Il regardait sa fille avec doute, avec anxiété, se demandant si elle avait une intelligence au-dessus de son âge, comme le prétendait M. Féron, ou si elle était sauvage et inculte comme l’insinuait madame Laure ; enfin si, pour son bien, il ne ferait pas mieux de la confier de nouveau aux soins de sa sœur, la religieuse de Mende.
De son côté, Diane apaisée par les sages paroles de Geoffrette, par le retour à la santé et par son bon naturel sans rancune, ne paraissait pas se tourmenter des petits reproches aigres et secs que lui lançait sa belle-mère ; mais elle ne l’aimait plus et ne cherchait plus à s’en faire aimer.
Cette belle dame lui était devenue indifférente. Elle songeait à tout autre chose.
Le désir de s’instruire recommençait à la tourmenter, et ce n’était pas seulement le dessin qu’elle eût voulu apprendre, c’était l’histoire dont les enseignements du docteur sur l’art lui faisaient entrevoir l’intérêt et l’importance.
Elle s’inquiétait du pourquoi et du comment des choses de ce monde.
C’est trop tôt, lui disait le docteur ; à ton âge on est bien heureux de ne rien comprendre à la folie humaine.
Mais, comme il est impossible de faire l’historique d’un art quelconque sans toucher à celui de ses causes de décadence et de progrès, autant dire à l’histoire entière du genre humain, il se laissait entraîner à l’instruire véritablement.
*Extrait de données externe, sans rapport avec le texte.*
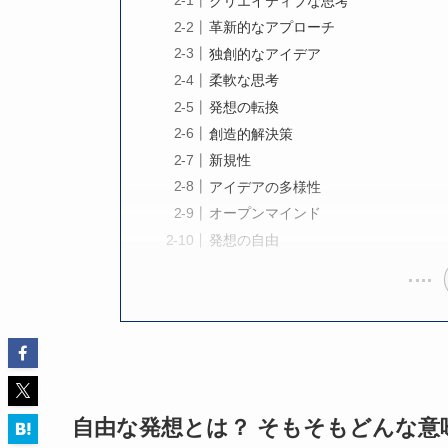
クリエイティブな思考
革新的なアプローチ
独創的なアイデア
柔軟な思考
発想の転換
創造的解決策
新規性
アイデアの多様性
オープンマインド
発想の自由
自由な発想とは？ そもそもどんな意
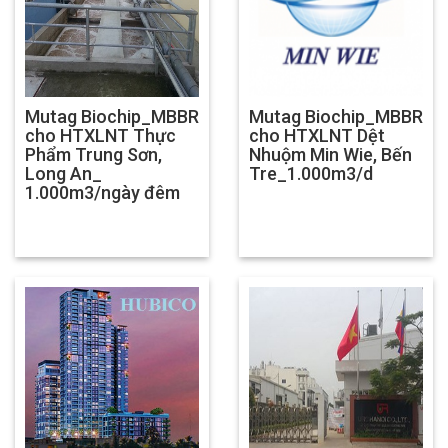
Mutag Biochip_MBBR
Mutag Biochip_MBBR
cho HTXLNT Thực
cho HTXLNT Dệt
Phẩm Trung Sơn,
Nhuộm Min Wie, Bến
Long An_
Tre_1.000m3/d
1.000m3/ngày đêm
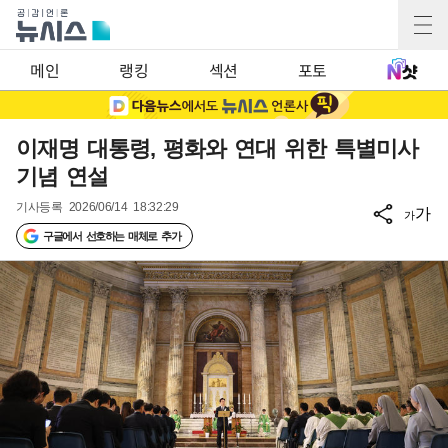
메인
랭킹
섹션
포토
이재명 대통령, 평화와 연대 위한 특별미사
기념 연설
기사등록
2026/06/14 18:32:29
가
가
구글에서 선호하는 매체로 추가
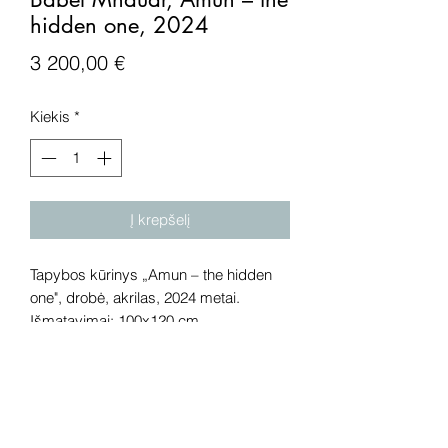
hidden one, 2024
Price
3 200,00 €
Kiekis
*
Į krepšelį
Tapybos kūrinys „Amun – the hidden
one", drobė, akrilas, 2024 metai.
Išmatavimai: 100x120 cm.
Dėmesio! Rekomenduojame kūrinius
pamatyti gyvai, nes spalvos ir bendra
visuma gali skirtis dėl skirtingos
kompiuterinės raiškos, apšvietimo.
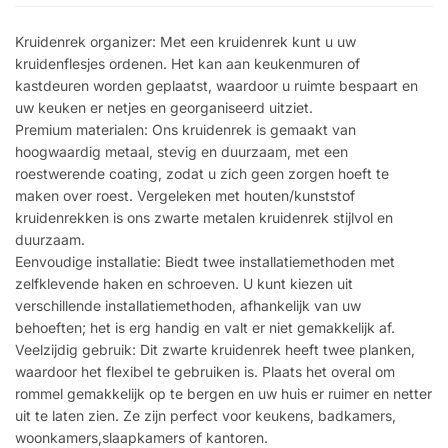
Kruidenrek organizer: Met een kruidenrek kunt u uw
kruidenflesjes ordenen. Het kan aan keukenmuren of
kastdeuren worden geplaatst, waardoor u ruimte bespaart en
uw keuken er netjes en georganiseerd uitziet.
Premium materialen: Ons kruidenrek is gemaakt van
hoogwaardig metaal, stevig en duurzaam, met een
roestwerende coating, zodat u zich geen zorgen hoeft te
maken over roest. Vergeleken met houten/kunststof
kruidenrekken is ons zwarte metalen kruidenrek stijlvol en
duurzaam.
Eenvoudige installatie: Biedt twee installatiemethoden met
zelfklevende haken en schroeven. U kunt kiezen uit
verschillende installatiemethoden, afhankelijk van uw
behoeften; het is erg handig en valt er niet gemakkelijk af.
Veelzijdig gebruik: Dit zwarte kruidenrek heeft twee planken,
waardoor het flexibel te gebruiken is. Plaats het overal om
rommel gemakkelijk op te bergen en uw huis er ruimer en netter
uit te laten zien. Ze zijn perfect voor keukens, badkamers,
woonkamers,slaapkamers of kantoren.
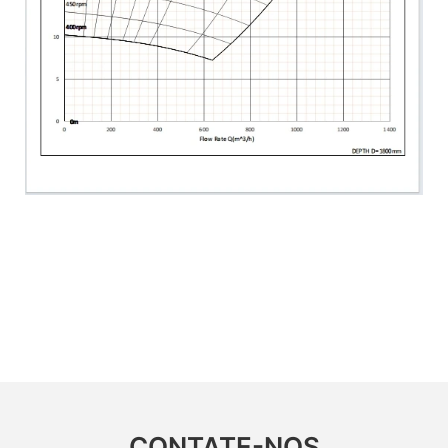
CONTATE-NOS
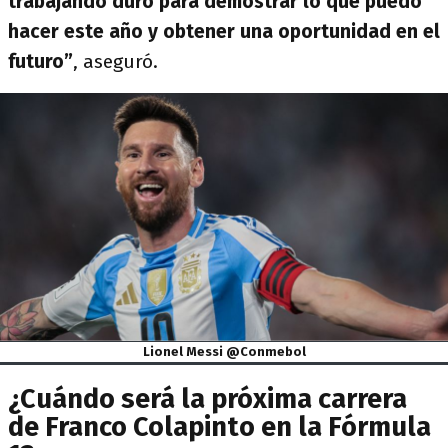
trabajando duro para demostrar lo que puedo
hacer este año y obtener una oportunidad en el
futuro”
, aseguró.
Lionel Messi @Conmebol
¿Cuándo será la próxima carrera
de Franco Colapinto en la Fórmula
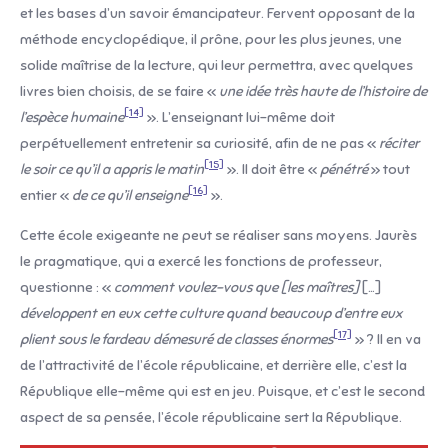
et les bases d’un savoir émancipateur. Fervent opposant de la
méthode encyclopédique, il prône, pour les plus jeunes, une
solide maîtrise de la lecture, qui leur permettra, avec quelques
livres bien choisis, de se faire «
une idée très haute de l’histoire de
[14]
l’espèce humaine
». L’enseignant lui-même doit
perpétuellement entretenir sa curiosité, afin de ne pas «
réciter
[15]
le soir ce qu’il a appris le matin
». Il doit être «
pénétré
» tout
[16]
entier «
de ce qu’il enseigne
».
Cette école exigeante ne peut se réaliser sans moyens. Jaurès
le pragmatique, qui a exercé les fonctions de professeur,
questionne : «
comment voulez-vous que [les maîtres]
[…]
développent en eux cette culture quand beaucoup d’entre eux
[17]
plient sous le fardeau démesuré de classes énormes
» ? Il en va
de l’attractivité de l’école républicaine, et derrière elle, c’est la
République elle-même qui est en jeu. Puisque, et c’est le second
aspect de sa pensée, l’école républicaine sert la République.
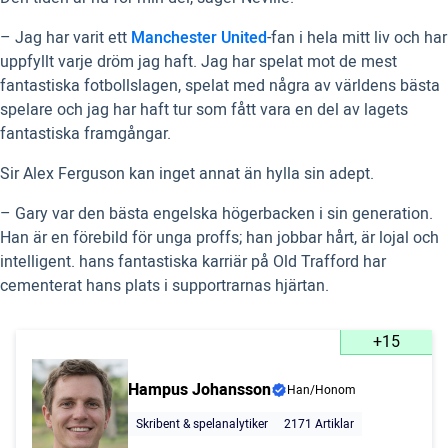
– Jag har varit ett
Manchester United
-fan i hela mitt liv och har
uppfyllt varje dröm jag haft. Jag har spelat mot de mest
fantastiska fotbollslagen, spelat med några av världens bästa
spelare och jag har haft tur som fått vara en del av lagets
fantastiska framgångar.
Sir Alex Ferguson kan inget annat än hylla sin adept.
– Gary var den bästa engelska högerbacken i sin generation.
Han är en förebild för unga proffs; han jobbar hårt, är lojal och
intelligent. hans fantastiska karriär på Old Trafford har
cementerat hans plats i supportrarnas hjärtan.
+15
Hampus Johansson
Han/Honom
Skribent & spelanalytiker
2171 Artiklar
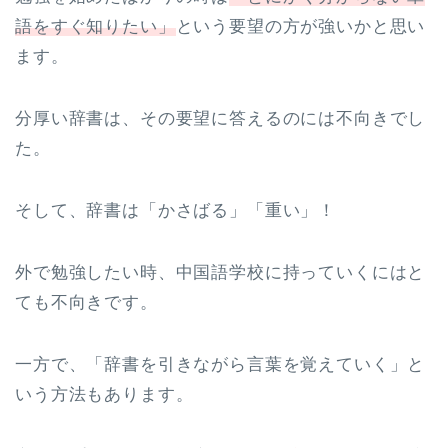
語をすぐ知りたい」
という要望の方が強いかと思い
ます。
分厚い辞書は、その要望に答えるのには不向きでし
た。
そして、辞書は「かさばる」「重い」！
外で勉強したい時、中国語学校に持っていくにはと
ても不向きです。
一方で、「辞書を引きながら言葉を覚えていく」と
いう方法もあります。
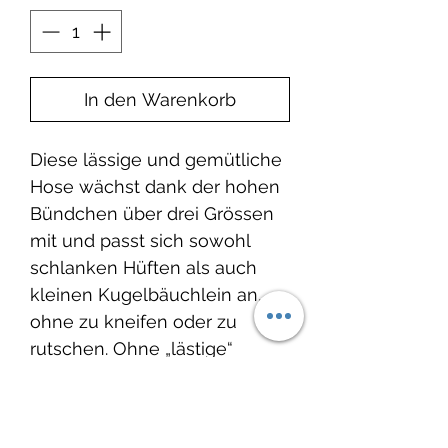
In den Warenkorb
Diese lässige und gemütliche
Hose wächst dank der hohen
Bündchen über drei Grössen
mit und passt sich sowohl
schlanken Hüften als auch
kleinen Kugelbäuchlein an,
ohne zu kneifen oder zu
rutschen. Ohne „lästige“
Knöpfe und Reißverschlüsse
kann die Hose schnell an- und
ausgezogen werden und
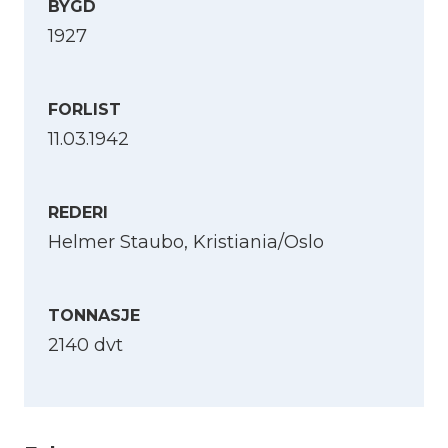
BYGD
1927
FORLIST
11.03.1942
REDERI
Helmer Staubo, Kristiania/Oslo
TONNASJE
2140 dvt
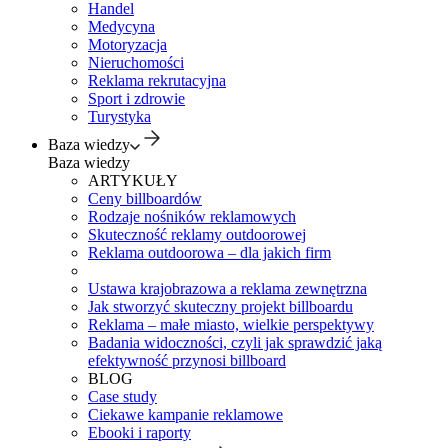
Handel
Medycyna
Motoryzacja
Nieruchomości
Reklama rekrutacyjna
Sport i zdrowie
Turystyka
Baza wiedzy
Baza wiedzy
ARTYKUŁY
Ceny billboardów
Rodzaje nośników reklamowych
Skuteczność reklamy outdoorowej
Reklama outdoorowa – dla jakich firm
Ustawa krajobrazowa a reklama zewnętrzna
Jak stworzyć skuteczny projekt billboardu
Reklama – małe miasto, wielkie perspektywy
Badania widoczności, czyli jak sprawdzić jaką
efektywność przynosi billboard
BLOG
Case study
Ciekawe kampanie reklamowe
Ebooki i raporty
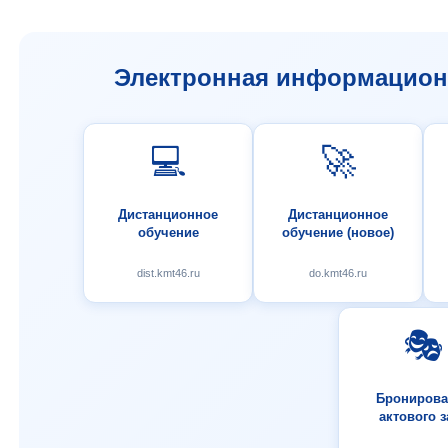
Электронная информационн
💻
🚀
Дистанционное
Дистанционное
обучение
обучение (новое)
dist.kmt46.ru
do.kmt46.ru
🎭
Бронирова
актового з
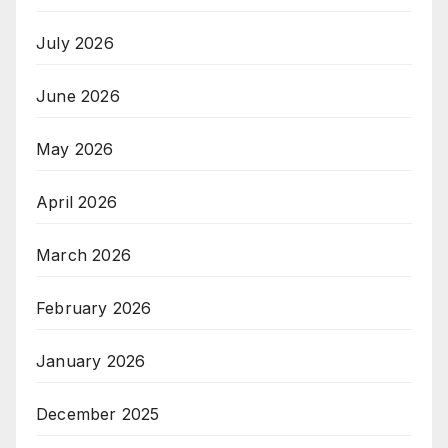
July 2026
June 2026
May 2026
April 2026
March 2026
February 2026
January 2026
December 2025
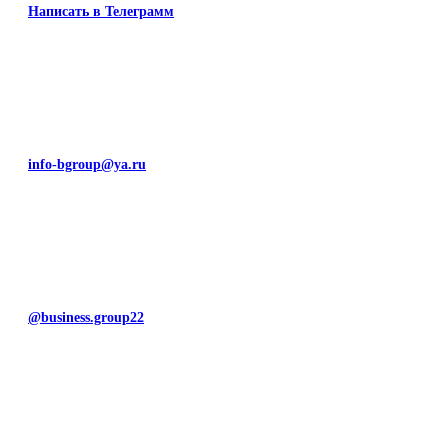
Написать в Телеграмм
info-bgroup@ya.ru
@business.group22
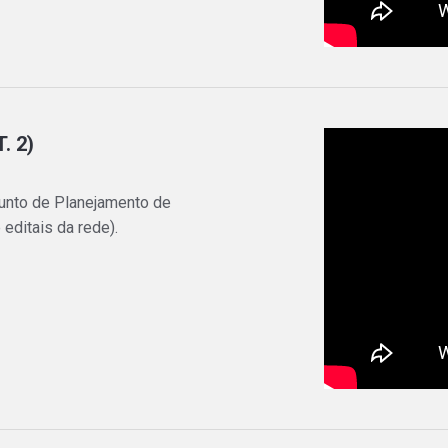
. 2)
unto de Planejamento de
editais da rede).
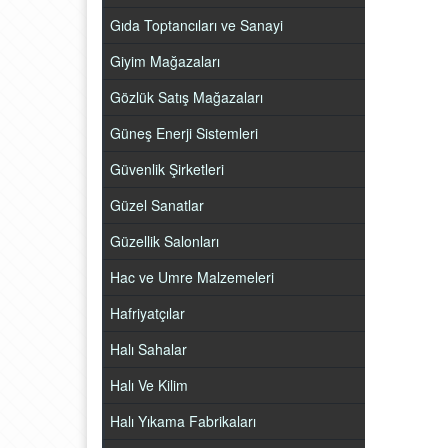
Gıda Toptancıları ve Sanayi
Giyim Mağazaları
Gözlük Satış Mağazaları
Güneş Enerji Sistemleri
Güvenlik Şirketleri
Güzel Sanatlar
Güzellik Salonları
Hac ve Umre Malzemeleri
Hafriyatçılar
Halı Sahalar
Halı Ve Kilim
Halı Yıkama Fabrikaları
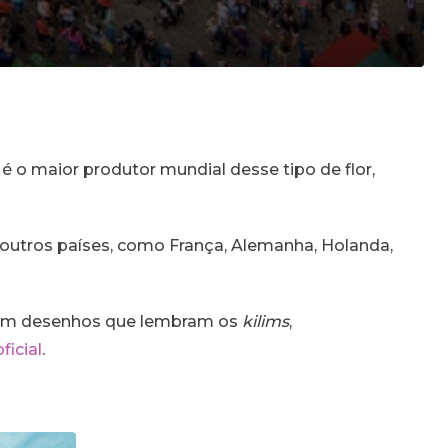
 é o maior produtor mundial desse tipo de flor,
outros países, como França, Alemanha, Holanda,
aram desenhos que lembram os
kilims
,
oficial
.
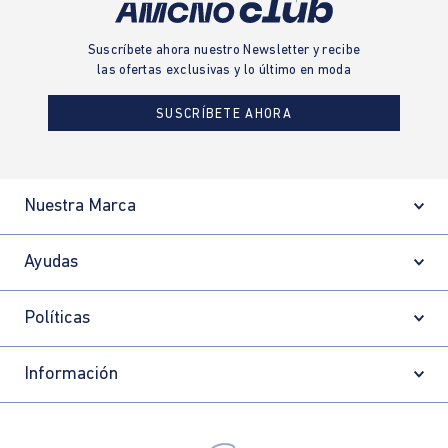
Suscríbete ahora nuestro Newsletter y recibe
las ofertas exclusivas y lo último en moda
SUSCRÍBETE AHORA
Nuestra Marca
Ayudas
Políticas
Información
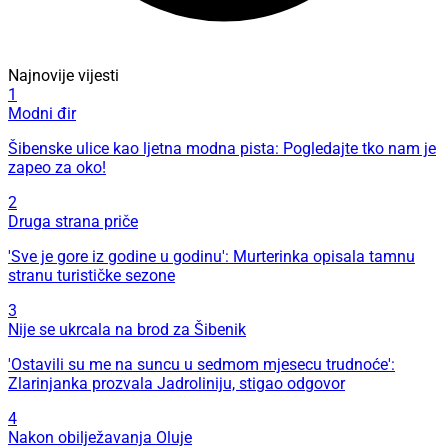
Najnovije vijesti
1
Modni đir
Šibenske ulice kao ljetna modna pista: Pogledajte tko nam je
zapeo za oko!
2
Druga strana priče
'Sve je gore iz godine u godinu': Murterinka opisala tamnu
stranu turističke sezone
3
Nije se ukrcala na brod za Šibenik
'Ostavili su me na suncu u sedmom mjesecu trudnoće':
Zlarinjanka prozvala Jadroliniju, stigao odgovor
4
Nakon obilježavanja Oluje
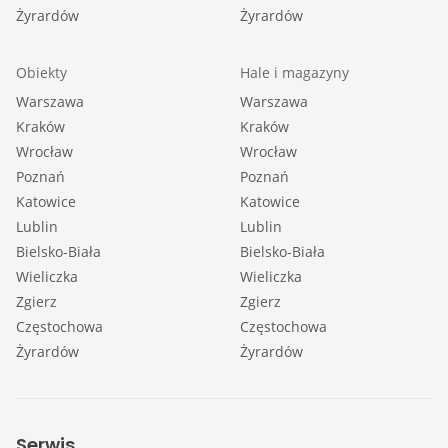
Żyrardów
Żyrardów
Obiekty
Hale i magazyny
Warszawa
Warszawa
Kraków
Kraków
Wrocław
Wrocław
Poznań
Poznań
Katowice
Katowice
Lublin
Lublin
Bielsko-Biała
Bielsko-Biała
Wieliczka
Wieliczka
Zgierz
Zgierz
Częstochowa
Częstochowa
Żyrardów
Żyrardów
Serwis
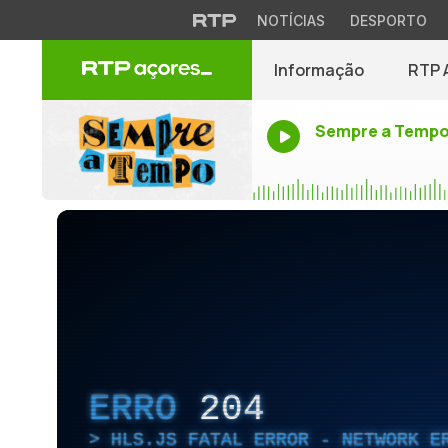
NOTÍCIAS
DESPORTO
Informação
RTP 
Sempre a Temp
ERRO
204
HLS.JS FATAL ERROR - NETWORK E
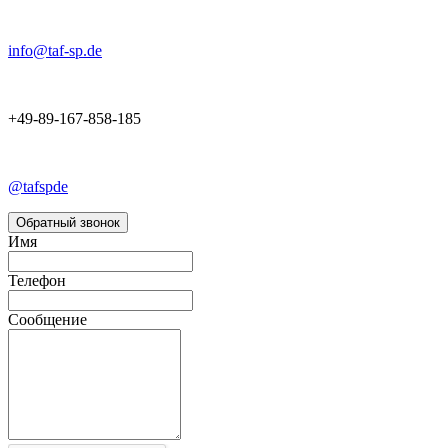
info@taf-sp.de
+49-89-167-858-185
@tafspde
Обратный звонок
Имя
Телефон
Сообщение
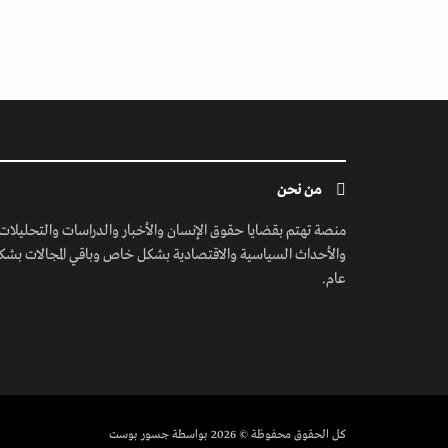
من نحن
منصة تهتم بقضايا حقوق الإنسان والأخبار والدراسات والتحليلات
والأحداث السياسية والاقتصادية بشكل خاص وباقي المجالات بشك
عام.
كل الحقوق محفوظة
© 2026 بواسطة جسور بوست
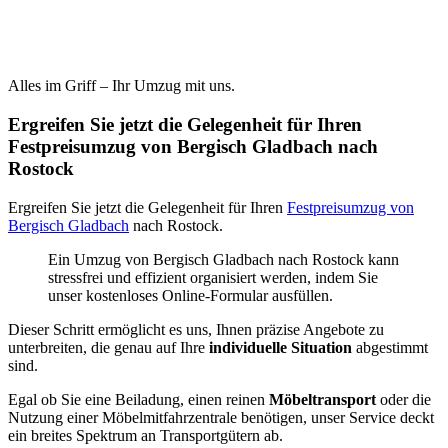
Alles im Griff – Ihr Umzug mit uns.
Ergreifen Sie jetzt die Gelegenheit für Ihren
Festpreisumzug von Bergisch Gladbach nach
Rostock
Ergreifen Sie jetzt die Gelegenheit für Ihren
Festpreisumzug von
Bergisch Gladbach
nach Rostock.
Ein Umzug von Bergisch Gladbach nach Rostock kann
stressfrei und effizient organisiert werden, indem Sie
unser kostenloses Online-Formular ausfüllen.
Dieser Schritt ermöglicht es uns, Ihnen präzise Angebote zu
unterbreiten, die genau auf Ihre
individuelle Situation
abgestimmt
sind.
Egal ob Sie eine Beiladung, einen reinen
Möbeltransport
oder die
Nutzung einer Möbelmitfahrzentrale benötigen, unser Service deckt
ein breites Spektrum an Transportgütern ab.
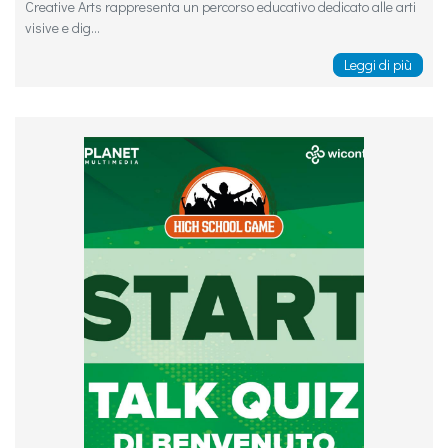
Creative Arts rappresenta un percorso educativo dedicato alle arti
visive e dig...
Leggi di più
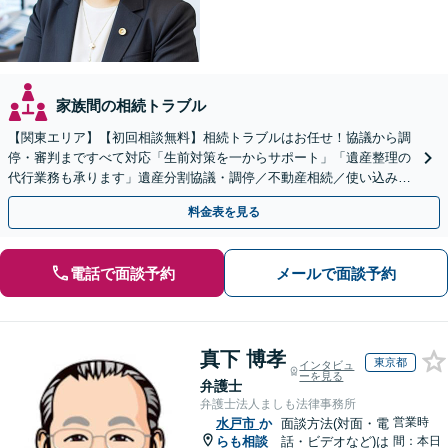
家族間の相続トラブル
【関東エリア】【初回相談無料】相続トラブルはお任せ！協議から調
停・審判まですべて対応「生前対策を一からサポート」「遺産整理の
代行業務も承ります」遺産分割協議・調停／不動産相続／使い込み／
遺留分侵害額請求／相続放棄【完全個室】
料金表を見る
電話で面談予約
メールで面談予約
真下 博孝
東京都
インタビュ
ーを見る
弁護士
弁護士法人ましも法律事務所
営業時
水戸市
か
面談方法(対面・電
らも相談
話・ビデオなど)は
間：本日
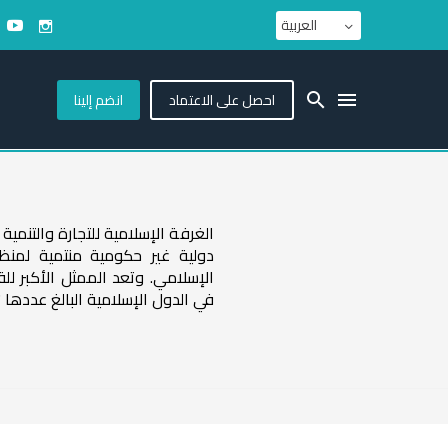
العربية
احصل على الاعتماد
انضم إلينا
الغرفة الإسلامية للتجارة والتنم
دولية غير حكومية منتمية لمنظ
الإسلامي. وتعد الممثل الأكبر لل
في الدول الإسلامية البالغ عددها 57 دولة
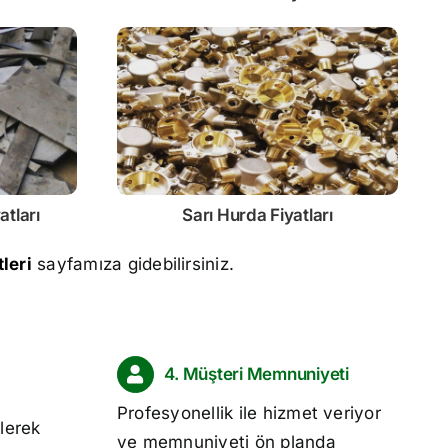
atları
Sarı
Hurda Fiyatları
leri
sayfamıza gidebilirsiniz.
4. Müşteri Memnuniyeti
Profesyonellik ile hizmet veriyor
lerek
ve memnuniyeti ön planda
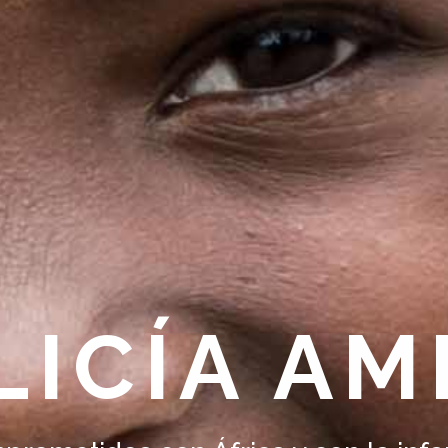
LICÍA AM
Elle l’écoutait avec tant d’avidité qu’il regretta de ne pouvoir s’occuper d’elle avec suite, d’autant plus que, chez elle, Diane ne recevait aucune notion sérieuse.
Flochardet parlait bien de lui donner une gouvernante, mais il était facile de prévoir qu’aucune ne paraîtrait supportable à madame Laure.
Alors le docteur prit un grand parti :
— Je veux, dit-il à l’artiste, que vous me donniez votre fille et sa nourrice.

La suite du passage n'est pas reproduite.